Consider the following code.
var subject = new AsyncSubject<int>();
subject.Subscribe(Console.Write);
subject.OnNext(1);
subject.OnNext(2);
subject.OnNext(3);
subject.OnNext(4);
subject.OnCompleted();
This would produce a single value to the Observer, the last value which was published before the sequence was marked for completion - value 4. This is illustrated in the diagram below.
But what would have happened if we had skipped the call to mark the sequence for completion?
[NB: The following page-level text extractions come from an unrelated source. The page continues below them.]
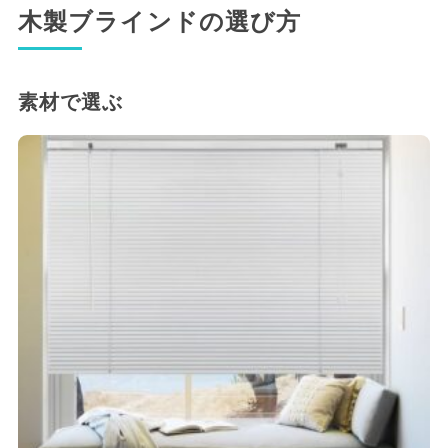
木製ブラインドの選び方
素材で選ぶ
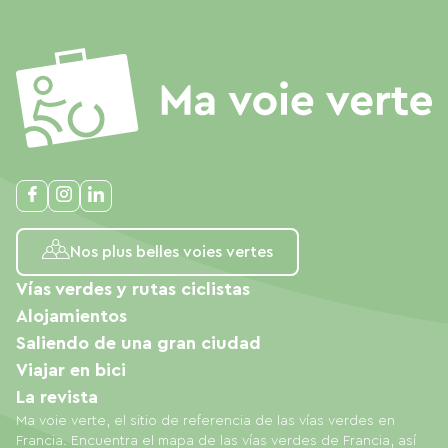
Nos plus belles voies vertes
Vías verdes y rutas ciclistas
Alojamientos
Saliendo de una gran ciudad
Viajar en bici
La revista
Ma voie verte, el sitio de referencia de las vías verdes en
Francia. Encuentra el mapa de las vías verdes de Francia, así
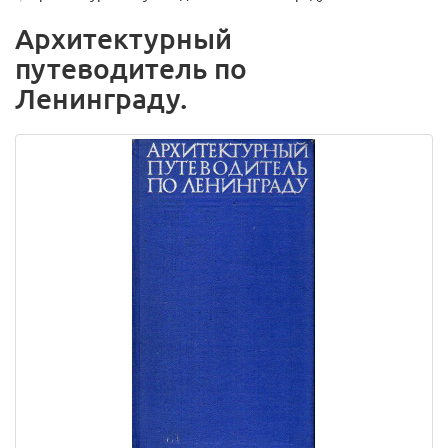
Архитектурный
путеводитель по
Ленинграду.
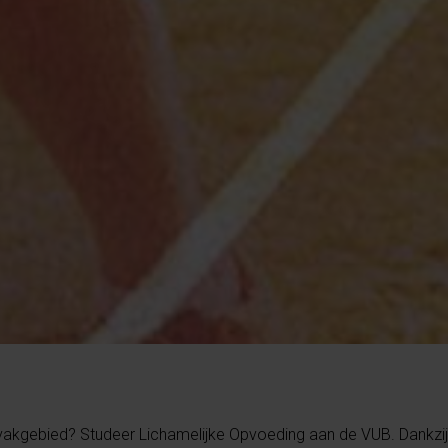
e vakgebied? Studeer Lichamelijke Opvoeding aan de VUB. Dankzij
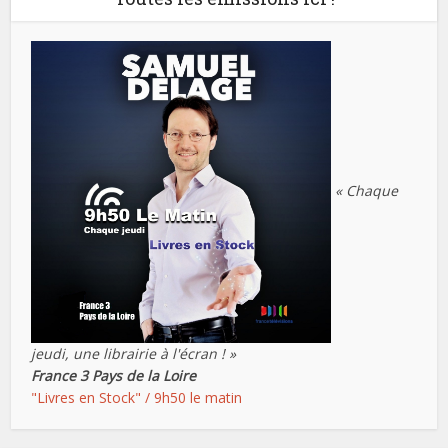
« Chaque
jeudi, une librairie à l'écran ! »
France 3 Pays de la Loire
"Livres en Stock" / 9h50 le matin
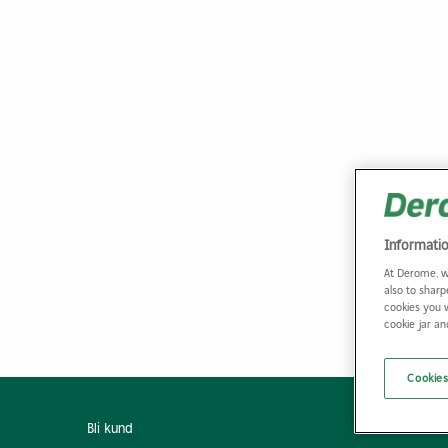
Informati
At Derome, w
also to sharp
cookies you 
cookie jar a
Cookies
Bli kund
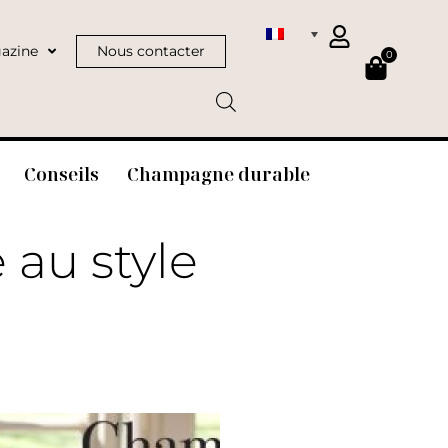
azine
Nous contacter
0
Conseils
Champagne durable
au style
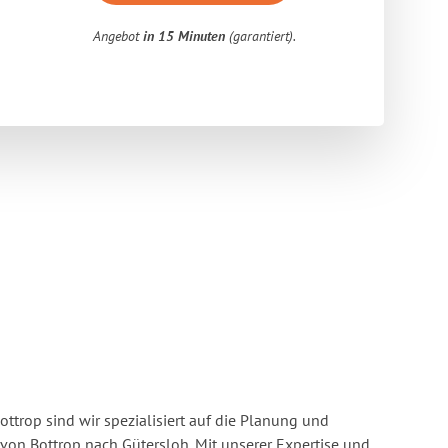
Angebot
in 15 Minuten
(garantiert).
ttrop sind wir spezialisiert auf die Planung und
n Bottrop nach Gütersloh. Mit unserer Expertise und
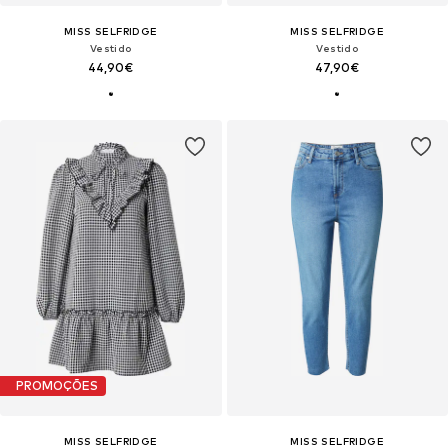
MISS SELFRIDGE
MISS SELFRIDGE
Vestido
Vestido
44,90€
47,90€
PROMOÇÕES
MISS SELFRIDGE
MISS SELFRIDGE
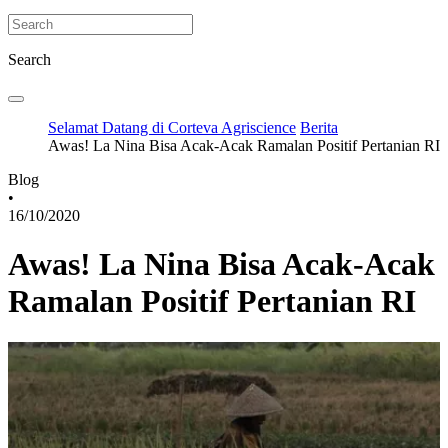
Search
Selamat Datang di Corteva Agriscience
Berita
Awas! La Nina Bisa Acak-Acak Ramalan Positif Pertanian RI
Blog
•
16/10/2020
Awas! La Nina Bisa Acak-Acak
Ramalan Positif Pertanian RI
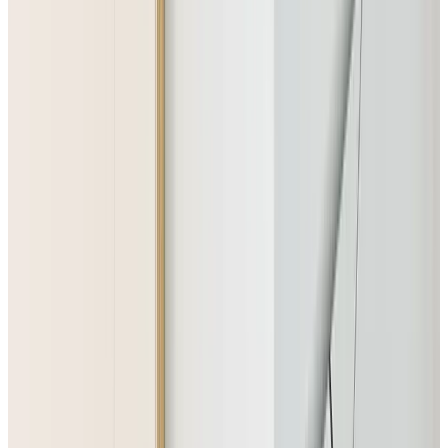
Telegram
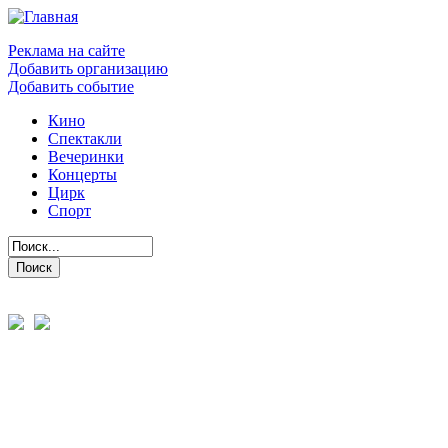
Реклама на сайте
Добавить организацию
Добавить событие
Кино
Спектакли
Вечеринки
Концерты
Цирк
Спорт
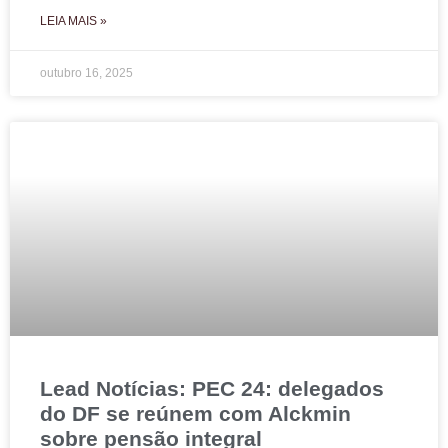
LEIA MAIS »
outubro 16, 2025
Lead Notícias: PEC 24: delegados
do DF se reúnem com Alckmin
sobre pensão integral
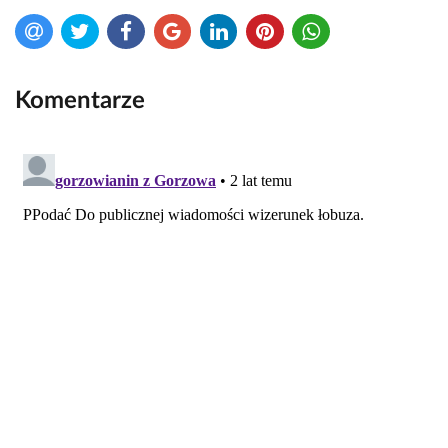
Komentarze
Let us comment out the line and try again.
var subject = new AsyncSubject<int>();
subject.Subscribe(Console.Write);
subject.OnNext(1);
subject.OnNext(2);
subject.OnNext(3);
subject.OnNext(4);
This would not produce any data for the Observer as the AsyncSubject<T> would publish results only after the sequence is marked for completion.
This is a significant difference and anyone who works with AsyncSubject<T> should keep this in mind.
Conclusion
This article demonstrated the difference between various siblings of Subject<T> and some of its variants. It is often useful to understand these minor differences as it might showcase a different behavior than the one you expect if you aren't aware of it.